Yarahmadi Bita, Hashemianzadeh Seyed Majid, Milani Hosseini Seyed Mohammad-Reza
Real Samples Analysis Laboratory, Department of Chemistry, Iran University of Science and Technology, Tehran, Iran.
Molecular Simulation Research Laboratory, Department of Chemistry, Iran University of Science and Technology, Tehran, Iran.
Sci Rep. 2023 Jul 26;13(1):12111. doi: 10.1038/s41598-023-39374-1.
The molecularly imprinted polymers are artificial polymers that, during the synthesis, create specific sites for a definite purpose. These polymers due to their characteristics such as stability, easy of synthesis, reproducibility, reusability, high accuracy, and selectivity have many applications. However, the variety of the functional monomers, templates, solvents, and synthesis conditions like pH, temperature, the rate of stirring, and time, limit the selectivity of imprinting. The Practical optimization of the synthetic conditions has many drawbacks, including chemical compound usage, equipment requirements, and time costs. The use of machine learning (ML) for the prediction of the imprinting factor (IF), which indicates the quality of imprinting is a very interesting idea to overcome these problems. The ML has many advantages, for example a lack of human error, high accuracy, high repeatability, and prediction of a large amount of data in the minimum time. In this research, ML was used to predict the IF using non-linear regression algorithms, including classification and regression tree, support vector regression, and k-nearest neighbors, and ensemble algorithms, like gradient boosting (GB), random forest, and extra trees. The data sets were obtained practically in the laboratory, and inputs, included pH, the type of the template, the type of the monomer, solvent, the distribution coefficient of the MIP (K), and the distribution coefficient of the non-imprinted polymer (K). The mutual information feature selection method was used to select the important features affecting the IF. The results showed that the GB algorithm had the best performance in predicting the IF, and using this algorithm, the maximum R value (R = 0.871), and the minimum mean absolute error (MAE = - 0.982), and mean square error were obtained (MSE = - 2.303).

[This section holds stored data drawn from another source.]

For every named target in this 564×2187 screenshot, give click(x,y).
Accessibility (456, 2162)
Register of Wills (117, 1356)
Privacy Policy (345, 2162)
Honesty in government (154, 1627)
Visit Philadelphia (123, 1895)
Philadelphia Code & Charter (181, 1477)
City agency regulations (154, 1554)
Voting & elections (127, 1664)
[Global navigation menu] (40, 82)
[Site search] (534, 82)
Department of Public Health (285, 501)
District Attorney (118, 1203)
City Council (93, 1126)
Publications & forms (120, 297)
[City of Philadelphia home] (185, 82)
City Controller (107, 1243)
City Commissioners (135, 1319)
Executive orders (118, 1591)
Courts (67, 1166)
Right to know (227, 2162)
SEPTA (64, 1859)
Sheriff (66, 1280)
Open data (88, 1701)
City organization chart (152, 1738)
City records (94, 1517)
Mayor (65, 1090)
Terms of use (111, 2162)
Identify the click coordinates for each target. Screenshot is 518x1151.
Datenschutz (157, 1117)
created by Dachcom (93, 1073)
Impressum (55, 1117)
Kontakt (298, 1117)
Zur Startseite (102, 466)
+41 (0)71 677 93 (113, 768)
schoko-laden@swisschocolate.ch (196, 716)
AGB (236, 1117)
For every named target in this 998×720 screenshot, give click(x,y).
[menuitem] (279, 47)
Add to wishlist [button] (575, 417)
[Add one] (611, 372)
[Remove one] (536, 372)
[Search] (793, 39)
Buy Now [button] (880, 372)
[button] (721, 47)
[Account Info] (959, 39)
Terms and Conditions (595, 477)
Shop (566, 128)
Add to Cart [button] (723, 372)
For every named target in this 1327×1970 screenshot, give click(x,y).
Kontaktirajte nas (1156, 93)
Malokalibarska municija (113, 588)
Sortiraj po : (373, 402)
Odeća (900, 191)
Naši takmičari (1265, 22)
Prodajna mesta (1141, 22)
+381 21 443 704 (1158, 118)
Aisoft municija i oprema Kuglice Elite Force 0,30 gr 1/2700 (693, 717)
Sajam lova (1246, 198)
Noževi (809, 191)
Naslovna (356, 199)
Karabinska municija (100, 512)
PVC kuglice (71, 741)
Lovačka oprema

分子印迹聚合物是一种人工合成的聚合物,在合成过程中会出于特定目的创建特定位点。这些聚合物因其稳定性、易于合成、可重复性、可重复使用性、高精度和高选择性等特性而有许多应用。然而,功能单体、模板、溶剂以及合成条件(如pH值、温度、搅拌速率和时间)的多样性限制了印迹的选择性。合成条件的实际优化存在许多缺点,包括化合物使用、设备要求和时间成本。使用机器学习(ML)来预测印迹因子(IF)是克服这些问题的一个非常有趣的想法,印迹因子表明了印迹的质量。ML有许多优点,例如不存在人为误差、高精度、高重复性以及能在最短时间内预测大量数据。在本研究中,使用ML通过非线性回归算法(包括分类与回归树、支持向量回归和k近邻算法)以及集成算法(如梯度提升(GB)、随机森林和极端随机树)来预测IF。数据集是在实验室实际获得的,输入参数包括pH值、模板类型、单体类型、溶剂、分子印迹聚合物的分配系数(K)和非印迹聚合物的分配系数(K)。采用互信息特征选择方法来选择影响IF的重要特征。结果表明,GB算法在预测IF方面具有最佳性能,使用该算法可获得最大R值(R = 0.871)、最小平均绝对误差(MAE = -0.982)和均方误差(MSE = -2.303)。